At the turn of the decade, it was a common-sense notion that the internet threatened dictatorship. In 2011, the day Hosni Mubarak resigned, one of the leaders of the revolution told Wolf Blitzer that “If you want to liberate a government, give them the internet.”

The more cautious warned that censorship might limit the internet’s ability to liberate. “Will the internet bring freedom to oppressed people,” asked the Hoover Institution, “or can it be controlled so that it cannot threaten repressive regimes?” The implicit assumption was that the internet, by its nature, promoted freedom and democracy. If it didn’t, it was only because it was too restricted.

Today, these beliefs seem naive and even utopian. Two years into Rodrigo Duterte’s bloody reign in the Philippines, widespread Facebook access not only poses no threat to him but is one of the pillars of his power, as Buzzfeed has documented. Or take Myanmar, where Facebook posts have, according to the U.N., facilitated ethnic cleansing.
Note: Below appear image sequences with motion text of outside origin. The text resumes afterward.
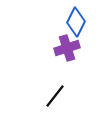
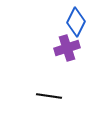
black line: moved 6 px left; rotated 60 degrees clockwise
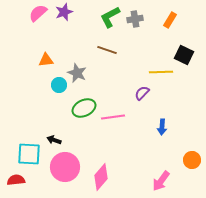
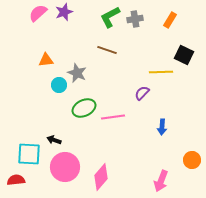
pink arrow: rotated 15 degrees counterclockwise
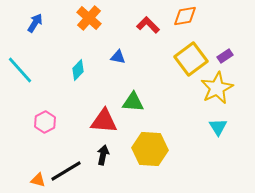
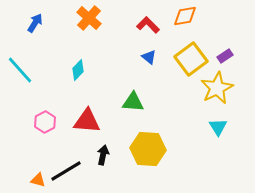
blue triangle: moved 31 px right; rotated 28 degrees clockwise
red triangle: moved 17 px left
yellow hexagon: moved 2 px left
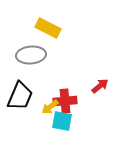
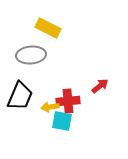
red cross: moved 3 px right
yellow arrow: rotated 30 degrees clockwise
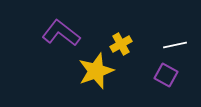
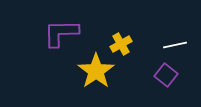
purple L-shape: rotated 39 degrees counterclockwise
yellow star: rotated 15 degrees counterclockwise
purple square: rotated 10 degrees clockwise
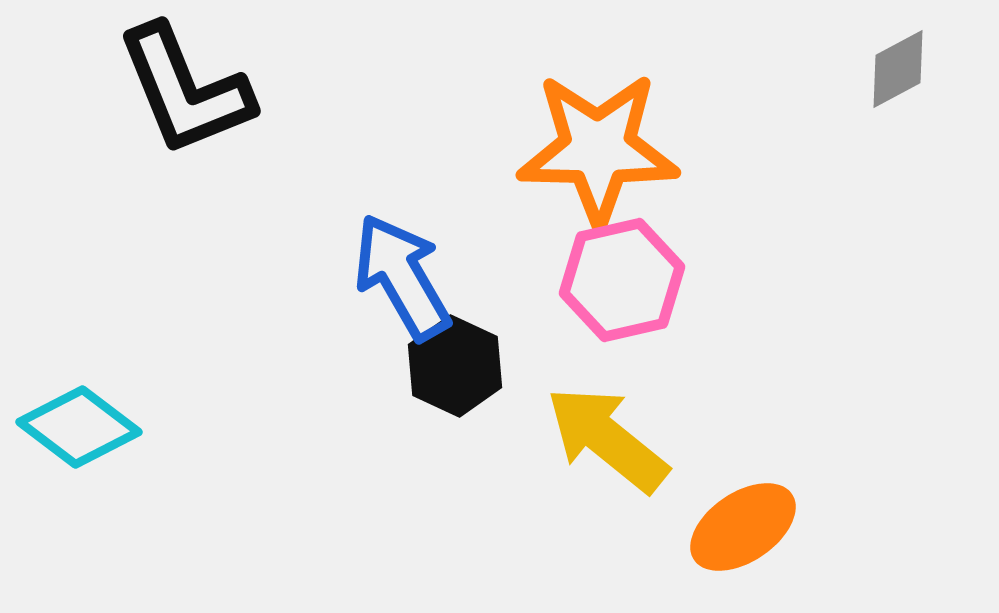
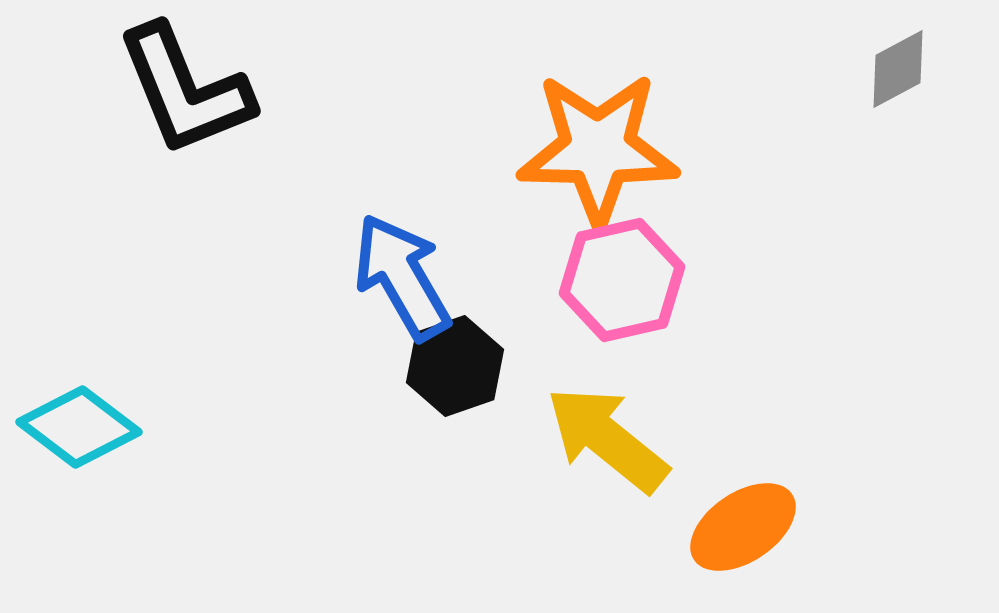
black hexagon: rotated 16 degrees clockwise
As Zeynep Tufekci wrote in a widely-read Wired column, the promised Golden Age of Free Speech has arrived, but it hasn’t exactly brought democracy. Today’s authoritarians have figured out that it’s better to use the internet than to block it. “The most effective forms of censorship today,” Tufekci writes, “involve meddling with trust and attention, not muzzling speech itself.”

The internet has proven an especially fertile medium for an old technique of oppression: disinformation. Whether it’s Russia’s famous state-aligned trolls or the photoshopped images that helped Duterte sideline a political opponent, targeted falsehoods can have grave consequences, or at least poison the well. Disinformation is used by non-governmental actors as well: In India, WhatsApp hoaxes have fed panics that turned into mob violence.

After “fake news” became a buzzword in the wake of Trump’s election, the frenzy to contain disinformation has been causing its own problems, too. In Singapore, a controversial law to crack down fake news is seen by some as a tool for censorship. Egypt has already passed a “fake news” law widely viewed as a pretext for political repression.

In almost all countries, the age of information has opened the floodgates of discourse. But early champions of the internet’s liberating potential underestimated that not all information is benign, and that free speech is not always liberal or democratic. Now, governments and companies around the world are trying to balance pressures to be open with the potentially lethal effects of disinformation.

A decade ago, democrats fought autocrats for an open internet. Now, that seems like a simpler time.